About Emory Healthcare
Readmission Rate: Minimizing Unplanned Returns
In a perfect world, Emory would have a no unplanned return policy for our patients. That is, we strive to avoid any unplanned readmissions to our hospitals after a previous hospital stay. An example would be a patient who is readmitted to the hospital for a wound infection related to a surgical procedure following an initial hospital stay. There are a number of situations that can lead to patient readmissions. Some are not preventable and not all readmissions are related to a previous visit.
Readmission rate (using Vizient methodology) is the proportion of patients who return to the hospital within 30 days. Chemotherapy, radiation therapy, dialysis, rehabilitation, psychiatric (within 1 day) cases are excluded from the calculation as such readmissions are often planned (i.e. intentional). Hospice, Obsteric patients, Nonviable neonatal, Neonatology, and newborns are also excluded from the readmissions calculation. Otherwise, due to limitations of the data, planned readmissions are not excluded unless they fall within one of these excluded product lines.

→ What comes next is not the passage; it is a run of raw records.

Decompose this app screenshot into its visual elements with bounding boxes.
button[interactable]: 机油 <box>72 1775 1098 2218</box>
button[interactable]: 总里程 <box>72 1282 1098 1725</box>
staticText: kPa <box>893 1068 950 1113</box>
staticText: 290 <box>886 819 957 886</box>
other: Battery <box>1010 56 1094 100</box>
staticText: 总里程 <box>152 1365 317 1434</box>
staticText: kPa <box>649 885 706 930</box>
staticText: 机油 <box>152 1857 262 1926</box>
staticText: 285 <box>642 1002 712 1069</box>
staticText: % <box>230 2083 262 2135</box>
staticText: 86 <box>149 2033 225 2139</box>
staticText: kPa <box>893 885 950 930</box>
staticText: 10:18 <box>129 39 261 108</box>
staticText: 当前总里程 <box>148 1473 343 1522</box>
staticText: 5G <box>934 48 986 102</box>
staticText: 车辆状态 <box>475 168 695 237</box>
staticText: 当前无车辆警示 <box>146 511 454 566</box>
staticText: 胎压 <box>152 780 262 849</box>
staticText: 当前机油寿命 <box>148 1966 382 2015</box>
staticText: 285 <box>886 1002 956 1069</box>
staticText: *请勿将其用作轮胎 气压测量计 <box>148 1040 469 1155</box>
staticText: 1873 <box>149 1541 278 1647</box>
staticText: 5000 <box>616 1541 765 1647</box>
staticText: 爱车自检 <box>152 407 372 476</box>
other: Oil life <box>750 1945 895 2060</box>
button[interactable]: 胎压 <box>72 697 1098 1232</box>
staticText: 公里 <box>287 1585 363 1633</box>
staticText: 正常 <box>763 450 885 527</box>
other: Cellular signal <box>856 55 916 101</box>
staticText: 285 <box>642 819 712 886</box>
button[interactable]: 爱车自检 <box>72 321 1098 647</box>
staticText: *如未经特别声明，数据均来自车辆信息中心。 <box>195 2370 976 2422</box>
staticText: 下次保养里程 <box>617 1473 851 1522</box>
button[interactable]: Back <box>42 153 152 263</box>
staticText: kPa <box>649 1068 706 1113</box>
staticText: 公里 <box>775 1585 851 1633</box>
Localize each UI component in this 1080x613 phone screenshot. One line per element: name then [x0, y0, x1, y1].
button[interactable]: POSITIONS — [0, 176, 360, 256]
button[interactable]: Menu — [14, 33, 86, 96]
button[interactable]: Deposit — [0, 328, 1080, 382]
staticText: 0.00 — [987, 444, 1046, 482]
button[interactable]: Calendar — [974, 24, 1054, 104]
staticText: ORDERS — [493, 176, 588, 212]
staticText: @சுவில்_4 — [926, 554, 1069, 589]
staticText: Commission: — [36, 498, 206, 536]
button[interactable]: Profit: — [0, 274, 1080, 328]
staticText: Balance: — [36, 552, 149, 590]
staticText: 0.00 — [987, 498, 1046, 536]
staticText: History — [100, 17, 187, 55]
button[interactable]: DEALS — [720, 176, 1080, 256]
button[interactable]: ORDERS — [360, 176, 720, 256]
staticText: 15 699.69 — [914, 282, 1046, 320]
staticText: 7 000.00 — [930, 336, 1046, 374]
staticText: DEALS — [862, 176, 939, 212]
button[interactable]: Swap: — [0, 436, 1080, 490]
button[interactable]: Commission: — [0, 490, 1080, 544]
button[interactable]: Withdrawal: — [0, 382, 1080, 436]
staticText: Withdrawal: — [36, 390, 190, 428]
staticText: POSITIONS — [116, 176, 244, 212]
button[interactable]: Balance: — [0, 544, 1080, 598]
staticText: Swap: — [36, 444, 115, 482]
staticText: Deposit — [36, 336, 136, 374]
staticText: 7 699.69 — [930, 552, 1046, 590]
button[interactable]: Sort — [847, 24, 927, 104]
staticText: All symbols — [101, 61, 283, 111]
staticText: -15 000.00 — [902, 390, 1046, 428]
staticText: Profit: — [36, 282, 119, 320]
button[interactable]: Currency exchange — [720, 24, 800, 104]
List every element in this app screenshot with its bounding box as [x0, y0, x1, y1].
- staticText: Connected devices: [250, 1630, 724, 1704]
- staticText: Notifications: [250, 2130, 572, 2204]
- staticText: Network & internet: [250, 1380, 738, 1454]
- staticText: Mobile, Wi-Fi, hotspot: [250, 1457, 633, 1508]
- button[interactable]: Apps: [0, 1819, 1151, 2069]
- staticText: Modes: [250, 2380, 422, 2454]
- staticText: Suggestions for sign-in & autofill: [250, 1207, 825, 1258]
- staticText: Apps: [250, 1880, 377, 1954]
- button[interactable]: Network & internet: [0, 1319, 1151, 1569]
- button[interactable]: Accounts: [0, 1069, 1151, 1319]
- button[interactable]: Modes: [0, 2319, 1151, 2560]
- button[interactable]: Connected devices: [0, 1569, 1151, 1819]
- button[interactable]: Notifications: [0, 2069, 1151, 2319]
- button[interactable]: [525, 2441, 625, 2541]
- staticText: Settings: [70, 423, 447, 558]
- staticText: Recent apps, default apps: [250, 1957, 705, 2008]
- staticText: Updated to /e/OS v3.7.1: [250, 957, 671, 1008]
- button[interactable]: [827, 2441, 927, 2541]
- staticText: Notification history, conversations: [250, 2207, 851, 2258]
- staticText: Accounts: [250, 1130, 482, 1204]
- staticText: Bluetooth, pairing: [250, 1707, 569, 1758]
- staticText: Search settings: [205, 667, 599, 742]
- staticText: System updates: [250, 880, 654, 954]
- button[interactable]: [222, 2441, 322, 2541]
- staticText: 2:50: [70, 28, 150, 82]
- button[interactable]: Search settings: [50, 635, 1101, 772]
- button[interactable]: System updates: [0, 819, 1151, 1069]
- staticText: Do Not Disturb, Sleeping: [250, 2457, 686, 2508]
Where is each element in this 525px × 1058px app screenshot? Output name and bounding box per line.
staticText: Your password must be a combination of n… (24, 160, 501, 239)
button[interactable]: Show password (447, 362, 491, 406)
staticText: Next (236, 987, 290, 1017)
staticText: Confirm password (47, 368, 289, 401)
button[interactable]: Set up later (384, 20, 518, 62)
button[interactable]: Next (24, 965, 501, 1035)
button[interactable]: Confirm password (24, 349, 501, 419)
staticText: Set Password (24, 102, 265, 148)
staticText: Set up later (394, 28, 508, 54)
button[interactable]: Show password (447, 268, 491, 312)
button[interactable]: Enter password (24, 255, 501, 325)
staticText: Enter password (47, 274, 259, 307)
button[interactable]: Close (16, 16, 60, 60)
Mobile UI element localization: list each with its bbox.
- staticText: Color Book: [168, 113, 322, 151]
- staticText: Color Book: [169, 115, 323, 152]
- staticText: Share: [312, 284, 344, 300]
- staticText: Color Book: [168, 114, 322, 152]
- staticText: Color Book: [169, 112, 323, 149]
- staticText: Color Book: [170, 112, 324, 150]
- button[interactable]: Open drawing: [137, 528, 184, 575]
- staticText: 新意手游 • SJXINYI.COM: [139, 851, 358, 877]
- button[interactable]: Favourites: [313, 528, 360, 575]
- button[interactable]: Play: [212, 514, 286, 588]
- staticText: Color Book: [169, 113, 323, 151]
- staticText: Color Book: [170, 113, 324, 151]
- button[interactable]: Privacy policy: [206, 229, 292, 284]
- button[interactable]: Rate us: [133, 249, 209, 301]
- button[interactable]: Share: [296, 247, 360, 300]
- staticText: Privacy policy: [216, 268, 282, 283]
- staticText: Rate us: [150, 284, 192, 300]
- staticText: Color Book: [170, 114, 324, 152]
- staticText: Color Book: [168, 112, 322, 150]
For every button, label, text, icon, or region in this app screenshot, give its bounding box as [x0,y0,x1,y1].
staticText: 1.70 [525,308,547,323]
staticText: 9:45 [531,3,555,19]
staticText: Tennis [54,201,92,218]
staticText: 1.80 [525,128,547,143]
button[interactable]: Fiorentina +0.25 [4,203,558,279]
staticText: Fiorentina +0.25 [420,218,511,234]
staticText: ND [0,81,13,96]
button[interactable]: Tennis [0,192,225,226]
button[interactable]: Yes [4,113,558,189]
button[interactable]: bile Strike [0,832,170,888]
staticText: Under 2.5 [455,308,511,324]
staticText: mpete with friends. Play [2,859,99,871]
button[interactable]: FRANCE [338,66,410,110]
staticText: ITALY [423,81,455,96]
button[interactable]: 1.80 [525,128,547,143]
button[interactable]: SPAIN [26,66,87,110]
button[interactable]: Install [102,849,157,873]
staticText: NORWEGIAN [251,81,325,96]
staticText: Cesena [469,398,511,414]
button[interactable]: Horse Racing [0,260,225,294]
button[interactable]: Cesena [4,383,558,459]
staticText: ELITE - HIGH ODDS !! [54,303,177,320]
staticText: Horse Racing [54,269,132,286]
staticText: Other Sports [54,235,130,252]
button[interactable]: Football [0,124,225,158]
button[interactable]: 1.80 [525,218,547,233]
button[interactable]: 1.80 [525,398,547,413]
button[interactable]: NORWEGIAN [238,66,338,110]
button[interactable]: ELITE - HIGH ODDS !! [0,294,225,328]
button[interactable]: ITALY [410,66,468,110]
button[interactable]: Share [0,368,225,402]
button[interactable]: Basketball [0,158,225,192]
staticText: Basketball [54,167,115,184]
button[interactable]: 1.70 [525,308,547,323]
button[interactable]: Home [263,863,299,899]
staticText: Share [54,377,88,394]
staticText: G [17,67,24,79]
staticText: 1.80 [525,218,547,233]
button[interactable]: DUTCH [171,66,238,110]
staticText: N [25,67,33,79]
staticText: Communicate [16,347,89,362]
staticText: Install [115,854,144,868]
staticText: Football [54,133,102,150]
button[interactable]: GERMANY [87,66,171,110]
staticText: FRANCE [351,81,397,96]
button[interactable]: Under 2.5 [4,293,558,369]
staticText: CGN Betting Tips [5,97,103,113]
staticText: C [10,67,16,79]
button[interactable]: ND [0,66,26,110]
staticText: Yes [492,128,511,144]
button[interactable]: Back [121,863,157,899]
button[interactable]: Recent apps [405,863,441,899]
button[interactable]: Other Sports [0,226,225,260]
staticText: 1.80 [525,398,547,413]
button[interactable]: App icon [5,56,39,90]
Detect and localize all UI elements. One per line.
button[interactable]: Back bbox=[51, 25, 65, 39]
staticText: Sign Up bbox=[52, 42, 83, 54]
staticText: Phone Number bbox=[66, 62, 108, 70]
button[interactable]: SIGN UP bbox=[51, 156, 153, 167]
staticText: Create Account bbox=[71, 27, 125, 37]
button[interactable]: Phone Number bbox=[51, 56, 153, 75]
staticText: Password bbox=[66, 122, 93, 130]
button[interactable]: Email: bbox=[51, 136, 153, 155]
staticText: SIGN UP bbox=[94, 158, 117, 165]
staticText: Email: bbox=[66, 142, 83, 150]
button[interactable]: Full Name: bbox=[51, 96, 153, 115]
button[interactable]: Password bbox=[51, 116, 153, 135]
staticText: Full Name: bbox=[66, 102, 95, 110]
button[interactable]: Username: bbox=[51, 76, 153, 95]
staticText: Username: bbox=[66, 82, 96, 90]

In the case of hospital readmission rates, generally, the lower the percentage, the better. A lower score means that we were able to successfully treat patients the first time and that we have discharged patients safely and effectively. It also means that following recommended care instructions helps to keep patients from being readmitted after hospitalization, including follow-up appointments, medications, and other appropriate actions. As an academic medical center, the nature of illnesses that Emory patients have is such that our patients are more likely to have relapses necessitating readmission. This measure also includes readmissions for problems that are unrelated to the previous admission. Because of this and because relapses are not entirely preventable and because, as noted above, planned readmissions are not entirely excluded, a readmission rate of zero is not attainable. Emory’s ongoing quality improvement efforts include several programs to ensure that when our patients are discharged, they have a clear understanding of what they need to do, how to get medical help if needed and when to see their physicians in follow up.
Emory Healthcare’s 30-day readmission rate for FY16 performance period (data through April 2016) is 12.3%. Readmission rates are not “risk adjusted” meaning they are not adjusted for the complexity and severity of medical problems. Therefore, comparing one hospital’s readmission rate to another has limited value.
Source: Vizient (formerly known as UHC) Database. Vizient is an alliance of 5,200 health system and their affiliated hospitals representing independent, community-based healthcare organizations, integrated systems and academic medical centers.
Data below shows performance from August 2013 through April 2016.
Most recent available data is preliminary, and therefore subject to change.
Emory Healthcare’s 30-day readmission rate for FY16 YTD performance (July’15-April’16) is 12.9%.
Emory Healthcare’s 30-day readmission rate is the combined performance of Emory University Hospital, Emory University Midtown Hospital, Emory Johns Creek Hospital and Emory Saint Joseph's Hospital.
Emory University Hospital’s 30-day readmission rate for FY16 YTD performance (July’15-April’16) is 13.3%.
Emory University Hospital Midtown’s 30-day readmission rate for FY16 YTD performance (July’15-April’16) is 12.0%.
Emory Johns Creek Hospital 30-day readmission rate for FY16 YTD performance (July’15-April’16) is 9.7%.
Emory Saint Joseph’s Hospital 30-day readmission rate for FY16 YTD performance (July’15-April’16) is 11.8%.